Francis Yip mengatakan peran Tse, sebagai penjaga gawang untuk tim fiksi Dreams FC, dirancang untuk menampilkan sepak bola sebagai karier yang layak, yang “menciptakan peluang tambahan”.
Seorang pesepakbola yang bercita-cita tinggi dalam film tersebut merujuk pada preferensi orang tuanya bahwa ia menjadi “dokter, pengacara, atau insinyur”.
“Saya ingin menjadi panutan ini, karena saya ingin mendorong lebih banyak orang yang mencintai sepak bola untuk bermain olahraga,” kata Tse. “Yang terpenting, saya ingin orang-orang tahu sepak bola di Hong Kong benar-benar tidak buruk. Saya ingin mengurusnya. Jika saya bermain bagus, dan citra saya bagus, saya bisa membantu.
“Jika lebih banyak pemangku kepentingan di sepak bola Hong Kong memiliki ide seperti ini, kami dapat menarik penggemar baru. Saya tidak bisa mengubahnya [sendiri], perlu banyak orang untuk bersama-sama mengubah lingkungan.”
Pada tahun 2020, Asosiasi Sepak Bola Hong Kong menghasilkan inisiatif Visi 2025. Tujuan strategis tiga, dari tujuh, menargetkan “liga profesional pria top yang meningkat dan dioperasikan secara independen dengan tim yang stabil”. Taktik 11, dari 12, untuk mewujudkan ambisi ini “selama periode 2020 hingga 2025” adalah untuk “meningkatkan kehadiran”.
FA gagal dalam hal ini. Rata-rata kehadiran untuk pertandingan Liga Premier pada 2022-23 adalah 749, dengan hanya dua klub, Kitchee dan Eastern, yang secara teratur menarik lebih dari 1.000 pendukung. Jangan berharap perbaikan materi ketika angka 2023-24 terungkap.
Norman Lee Man-yan, presiden Lee Man, dan Frankie Yau, wakil ketua Timur, keduanya mengatakan kepada Post tentang kekhawatiran atas keinginan dan kemampuan FA untuk mempromosikan permainan.
Yips, yang membiayai Po, harus dipuji atas dorongan, inisiatif, dan imajinasi mereka, saat mereka berusaha menghidupkan kembali minat. Itu ditulis bersama oleh Bobby Sho dan Ian Hui, yang merangkap sebagai sutradara film, dan mengatakan plot keduanya “menyinari Hong Kong yang miskin, dan mempromosikan sepak bola Hong Kong … dengan menyinari bakat [di kota]”.

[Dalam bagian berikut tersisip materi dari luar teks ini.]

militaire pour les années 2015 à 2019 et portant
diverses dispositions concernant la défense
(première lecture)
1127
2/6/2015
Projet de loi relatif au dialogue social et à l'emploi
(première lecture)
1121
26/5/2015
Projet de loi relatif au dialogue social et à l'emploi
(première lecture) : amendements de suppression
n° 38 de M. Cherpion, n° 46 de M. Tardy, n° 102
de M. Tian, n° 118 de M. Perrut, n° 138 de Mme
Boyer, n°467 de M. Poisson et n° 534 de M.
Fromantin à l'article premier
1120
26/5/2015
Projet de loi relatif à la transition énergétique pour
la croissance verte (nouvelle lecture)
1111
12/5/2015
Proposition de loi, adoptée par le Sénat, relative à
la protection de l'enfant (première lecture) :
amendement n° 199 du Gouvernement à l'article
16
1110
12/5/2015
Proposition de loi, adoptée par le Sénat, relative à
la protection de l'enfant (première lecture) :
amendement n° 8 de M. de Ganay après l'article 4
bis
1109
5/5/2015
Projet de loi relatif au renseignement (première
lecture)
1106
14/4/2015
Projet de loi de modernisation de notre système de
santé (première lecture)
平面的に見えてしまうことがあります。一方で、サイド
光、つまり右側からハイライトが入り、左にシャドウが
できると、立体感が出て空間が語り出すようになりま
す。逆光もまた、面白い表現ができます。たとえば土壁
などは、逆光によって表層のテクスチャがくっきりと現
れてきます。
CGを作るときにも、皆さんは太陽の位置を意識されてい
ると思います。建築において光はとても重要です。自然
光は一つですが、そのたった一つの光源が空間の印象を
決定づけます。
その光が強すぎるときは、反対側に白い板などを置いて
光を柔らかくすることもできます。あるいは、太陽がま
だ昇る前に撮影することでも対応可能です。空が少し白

Karakter utama Hong, seorang “pria yang membiarkan mulutku menjadi liar,” kembali ke Hong Kong, berusia 17 tahun, setelah kematian ayahnya, yang menyeret putra bungsunya ke daratan Tiongkok setelah pertengkaran keluarga, meninggalkan kakak laki-laki dan ibunya.
Berikut ini adalah kisah yang diceritakan dengan ketat, terpikat di sekitar saudara-saudara yang tersandung di Dreams FC, dan tumbuh integral dengan upaya skuad yang berbeda untuk mencapai tingkat atas sepakbola lokal.

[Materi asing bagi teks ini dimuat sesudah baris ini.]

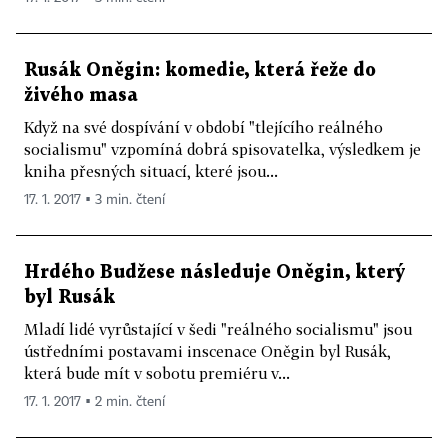
Rusák Oněgin: komedie, která řeže do
živého masa
Když na své dospívání v období "tlejícího reálného
socialismu" vzpomíná dobrá spisovatelka, výsledkem je
kniha přesných situací, které jsou...
17. 1. 2017 ▪ 3 min. čtení
Hrdého Budžese následuje Oněgin, který
byl Rusák
Mladí lidé vyrůstající v šedi "reálného socialismu" jsou
ústředními postavami inscenace Oněgin byl Rusák,
která bude mít v sobotu premiéru v...
17. 1. 2017 ▪ 2 min. čtení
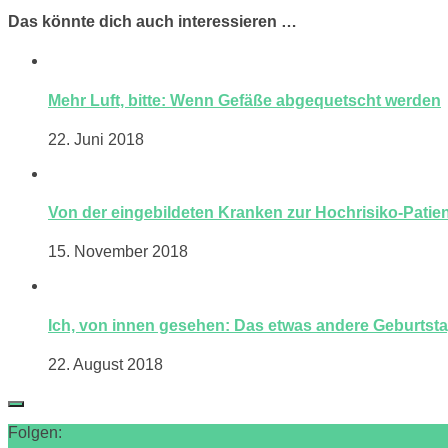
Das könnte dich auch interessieren …
Mehr Luft, bitte: Wenn Gefäße abgequetscht werden
22. Juni 2018
Von der eingebildeten Kranken zur Hochrisiko-Patien
15. November 2018
Ich, von innen gesehen: Das etwas andere Geburtst
22. August 2018
Folgen:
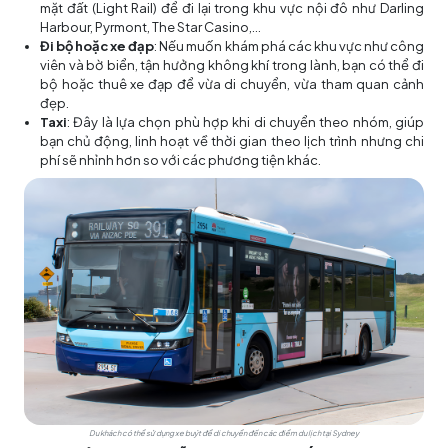
mặt đất (Light Rail) để đi lại trong khu vực nội đô như Darling
Harbour, Pyrmont, The Star Casino,…
Đi bộ hoặc xe đạp
: Nếu muốn khám phá các khu vực như công
viên và bờ biển, tận hưởng không khí trong lành, bạn có thể đi
bộ hoặc thuê xe đạp để vừa di chuyển, vừa tham quan cảnh
đẹp.
Taxi
: Đây là lựa chọn phù hợp khi di chuyển theo nhóm, giúp
bạn chủ động, linh hoạt về thời gian theo lịch trình nhưng chi
phí sẽ nhỉnh hơn so với các phương tiện khác.
Du khách có thể sử dụng xe buýt để di chuyển đến các điểm du lịch tại Sydney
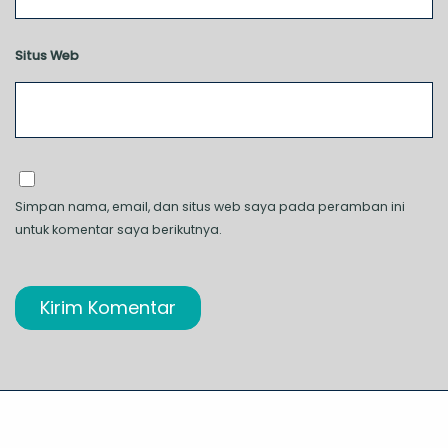
Situs Web
Simpan nama, email, dan situs web saya pada peramban ini
untuk komentar saya berikutnya.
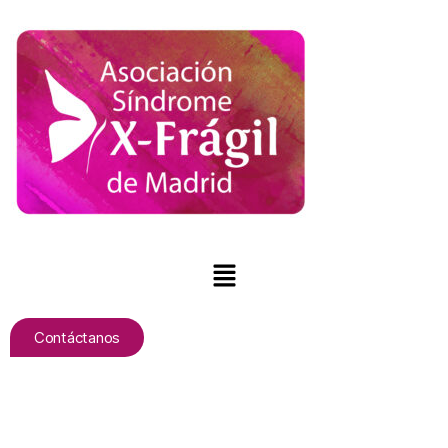
Contáctanos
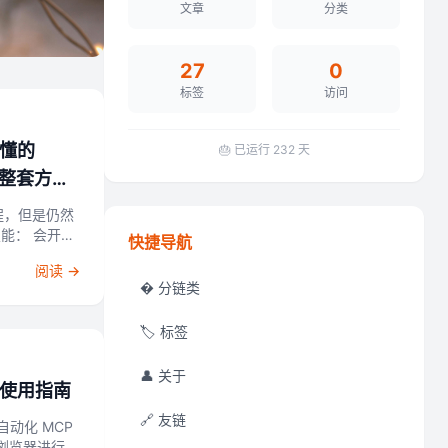
文章
分类
27
0
标签
访问
懂的
🎂 已运行
232
天
（整套方案
费用）
会开机
快捷导航
阅读 →
� 分链类
🏷️ 标签
👤 关于
完整使用指南
🔗 友链
器自动化 MCP
控制浏览器进行网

Film ini ditayangkan perdana di Times Square, dengan Tse, yang adegannya ditangkap selama lima delapan hingga 10 jam sehari, menonjol pada poster promosi besar di serambi.

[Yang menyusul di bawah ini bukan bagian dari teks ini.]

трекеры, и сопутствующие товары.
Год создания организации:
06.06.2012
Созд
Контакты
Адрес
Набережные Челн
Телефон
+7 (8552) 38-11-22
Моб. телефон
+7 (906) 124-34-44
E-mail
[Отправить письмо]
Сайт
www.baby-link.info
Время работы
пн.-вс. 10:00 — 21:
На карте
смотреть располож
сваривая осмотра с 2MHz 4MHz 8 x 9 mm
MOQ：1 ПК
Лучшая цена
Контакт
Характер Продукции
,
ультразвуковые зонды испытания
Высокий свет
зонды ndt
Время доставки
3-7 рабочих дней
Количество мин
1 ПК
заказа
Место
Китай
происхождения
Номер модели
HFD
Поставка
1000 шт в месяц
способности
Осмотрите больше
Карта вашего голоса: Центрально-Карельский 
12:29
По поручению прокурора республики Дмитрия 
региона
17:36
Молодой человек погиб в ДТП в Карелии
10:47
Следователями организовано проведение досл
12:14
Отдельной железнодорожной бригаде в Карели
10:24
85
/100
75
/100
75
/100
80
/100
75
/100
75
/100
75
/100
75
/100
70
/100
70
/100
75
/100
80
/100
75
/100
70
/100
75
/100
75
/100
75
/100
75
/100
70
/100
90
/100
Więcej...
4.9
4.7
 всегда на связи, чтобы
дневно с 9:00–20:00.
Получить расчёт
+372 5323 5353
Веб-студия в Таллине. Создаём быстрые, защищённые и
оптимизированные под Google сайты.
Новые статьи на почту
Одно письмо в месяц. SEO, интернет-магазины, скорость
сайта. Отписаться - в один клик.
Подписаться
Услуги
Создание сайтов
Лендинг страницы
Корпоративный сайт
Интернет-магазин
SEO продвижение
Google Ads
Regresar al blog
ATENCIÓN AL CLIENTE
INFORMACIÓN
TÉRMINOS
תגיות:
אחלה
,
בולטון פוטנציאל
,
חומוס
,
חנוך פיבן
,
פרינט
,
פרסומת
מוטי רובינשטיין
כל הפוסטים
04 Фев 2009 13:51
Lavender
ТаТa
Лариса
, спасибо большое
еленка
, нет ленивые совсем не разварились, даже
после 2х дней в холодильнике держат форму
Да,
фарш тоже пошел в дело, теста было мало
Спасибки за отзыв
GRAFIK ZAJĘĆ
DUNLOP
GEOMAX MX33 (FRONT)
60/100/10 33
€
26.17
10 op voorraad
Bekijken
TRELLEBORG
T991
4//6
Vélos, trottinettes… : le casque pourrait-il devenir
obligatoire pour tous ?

“Saya datang ke bioskop ini untuk menonton film, dan tidak pernah menyangka saya bisa berada di sini seperti ini,” kata Tse. “Ini adalah sesuatu yang sama sekali berbeda bagi saya, tapi itu menyenangkan. Sangat memalukan melihat diri saya [di layar], akting saya mungkin perlu ditingkatkan. Tapi saya akan melakukan lebih banyak hal seperti ini, jika tidak apa-apa dengan jadwal sepak bola saya.”
Tse, No 1 Hong Kong untuk kampanye semifinal Asian Games tahun lalu, dan reguler di skuad senior, telah menjaga tujuh clean sheet dalam 11 pertandingan liga musim ini.
Pemain berusia 24 tahun itu sempat magang di klub Inggris Bury pada 2016, sebelum masalah visa memaksanya pulang.
“Saya pikir saya berada di zaman keemasan untuk memperjuangkan karir saya,” katanya. “Saya ingin bermain di luar negeri, dan pergi ke level yang lebih tinggi. Ini tidak mudah, terutama sebagai penjaga gawang, karena Anda tidak bisa pergi ke daratan [di mana hanya penjaga gawang lokal yang diizinkan].
“Saya tidak bisa memaksanya, saya harus fokus pada Po dan Hong Kong, dan siap jika saya mendapat kesempatan.”